Whatever appears in the records should be given again exactly, down to the last mark.

▶ [Stored data entries]

"""

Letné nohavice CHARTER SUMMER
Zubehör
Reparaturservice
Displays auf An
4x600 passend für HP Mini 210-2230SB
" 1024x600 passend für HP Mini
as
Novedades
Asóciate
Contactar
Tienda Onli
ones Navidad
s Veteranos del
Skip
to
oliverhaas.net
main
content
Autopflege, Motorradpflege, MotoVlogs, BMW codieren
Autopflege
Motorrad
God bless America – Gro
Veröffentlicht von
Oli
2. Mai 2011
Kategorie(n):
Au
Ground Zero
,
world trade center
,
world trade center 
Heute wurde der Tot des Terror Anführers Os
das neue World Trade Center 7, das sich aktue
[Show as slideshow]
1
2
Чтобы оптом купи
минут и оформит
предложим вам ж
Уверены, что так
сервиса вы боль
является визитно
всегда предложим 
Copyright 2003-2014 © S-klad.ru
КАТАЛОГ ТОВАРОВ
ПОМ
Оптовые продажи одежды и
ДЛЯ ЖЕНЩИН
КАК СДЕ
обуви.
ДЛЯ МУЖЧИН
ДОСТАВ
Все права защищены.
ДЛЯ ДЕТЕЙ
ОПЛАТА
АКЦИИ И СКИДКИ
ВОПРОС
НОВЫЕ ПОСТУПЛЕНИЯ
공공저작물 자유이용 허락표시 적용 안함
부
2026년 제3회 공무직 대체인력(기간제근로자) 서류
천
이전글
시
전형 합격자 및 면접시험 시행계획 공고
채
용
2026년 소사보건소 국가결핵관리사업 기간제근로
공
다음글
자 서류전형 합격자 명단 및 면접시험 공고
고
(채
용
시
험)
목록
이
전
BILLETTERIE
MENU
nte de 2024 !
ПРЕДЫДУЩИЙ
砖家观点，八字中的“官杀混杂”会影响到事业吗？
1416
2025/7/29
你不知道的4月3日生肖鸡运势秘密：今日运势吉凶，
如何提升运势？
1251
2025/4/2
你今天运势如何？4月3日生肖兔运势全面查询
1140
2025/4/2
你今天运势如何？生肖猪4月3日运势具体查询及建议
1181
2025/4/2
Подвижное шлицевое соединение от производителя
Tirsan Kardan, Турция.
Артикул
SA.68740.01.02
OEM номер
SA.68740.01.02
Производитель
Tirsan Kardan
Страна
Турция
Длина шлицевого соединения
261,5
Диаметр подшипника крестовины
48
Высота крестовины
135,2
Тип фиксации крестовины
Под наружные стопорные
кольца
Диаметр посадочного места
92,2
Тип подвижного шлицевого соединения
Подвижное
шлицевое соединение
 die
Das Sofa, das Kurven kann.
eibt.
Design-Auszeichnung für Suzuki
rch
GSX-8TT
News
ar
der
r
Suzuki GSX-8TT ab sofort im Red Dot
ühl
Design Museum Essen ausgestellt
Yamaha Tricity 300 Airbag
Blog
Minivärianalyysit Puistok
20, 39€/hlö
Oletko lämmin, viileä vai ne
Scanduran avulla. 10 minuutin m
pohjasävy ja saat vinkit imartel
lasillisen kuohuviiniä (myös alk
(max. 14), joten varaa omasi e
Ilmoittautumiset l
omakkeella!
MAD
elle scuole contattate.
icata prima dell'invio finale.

"""

▶ [Problem solution]
Letné nohavice CHARTER SUMMER
Zubehör
Reparaturservice
Displays auf An
4x600 passend für HP Mini 210-2230SB
" 1024x600 passend für HP Mini
as
Novedades
Asóciate
Contactar
Tienda Onli
ones Navidad
s Veteranos del
Skip
to
oliverhaas.net
main
content
Autopflege, Motorradpflege, MotoVlogs, BMW codieren
Autopflege
Motorrad
God bless America – Gro
Veröffentlicht von
Oli
2. Mai 2011
Kategorie(n):
Au
Ground Zero
,
world trade center
,
world trade center 
Heute wurde der Tot des Terror Anführers Os
das neue World Trade Center 7, das sich aktue
[Show as slideshow]
1
2
Чтобы оптом купи
минут и оформит
предложим вам ж
Уверены, что так
сервиса вы боль
является визитно
всегда предложим 
Copyright 2003-2014 © S-klad.ru
КАТАЛОГ ТОВАРОВ
ПОМ
Оптовые продажи одежды и
ДЛЯ ЖЕНЩИН
КАК СДЕ
обуви.
ДЛЯ МУЖЧИН
ДОСТАВ
Все права защищены.
ДЛЯ ДЕТЕЙ
ОПЛАТА
АКЦИИ И СКИДКИ
ВОПРОС
НОВЫЕ ПОСТУПЛЕНИЯ
공공저작물 자유이용 허락표시 적용 안함
부
2026년 제3회 공무직 대체인력(기간제근로자) 서류
천
이전글
시
전형 합격자 및 면접시험 시행계획 공고
채
용
2026년 소사보건소 국가결핵관리사업 기간제근로
공
다음글
자 서류전형 합격자 명단 및 면접시험 공고
고
(채
용
시
험)
목록
이
전
BILLETTERIE
MENU
nte de 2024 !
ПРЕДЫДУЩИЙ
砖家观点，八字中的“官杀混杂”会影响到事业吗？
1416
2025/7/29
你不知道的4月3日生肖鸡运势秘密：今日运势吉凶，
如何提升运势？
1251
2025/4/2
你今天运势如何？4月3日生肖兔运势全面查询
1140
2025/4/2
你今天运势如何？生肖猪4月3日运势具体查询及建议
1181
2025/4/2
Подвижное шлицевое соединение от производителя
Tirsan Kardan, Турция.
Артикул
SA.68740.01.02
OEM номер
SA.68740.01.02
Производитель
Tirsan Kardan
Страна
Турция
Длина шлицевого соединения
261,5
Диаметр подшипника крестовины
48
Высота крестовины
135,2
Тип фиксации крестовины
Под наружные стопорные
кольца
Диаметр посадочного места
92,2
Тип подвижного шлицевого соединения
Подвижное
шлицевое соединение
 die
Das Sofa, das Kurven kann.
eibt.
Design-Auszeichnung für Suzuki
rch
GSX-8TT
News
ar
der
r
Suzuki GSX-8TT ab sofort im Red Dot
ühl
Design Museum Essen ausgestellt
Yamaha Tricity 300 Airbag
Blog
Minivärianalyysit Puistok
20, 39€/hlö
Oletko lämmin, viileä vai ne
Scanduran avulla. 10 minuutin m
pohjasävy ja saat vinkit imartel
lasillisen kuohuviiniä (myös alk
(max. 14), joten varaa omasi e
Ilmoittautumiset l
omakkeella!
MAD
elle scuole contattate.
icata prima dell'invio finale.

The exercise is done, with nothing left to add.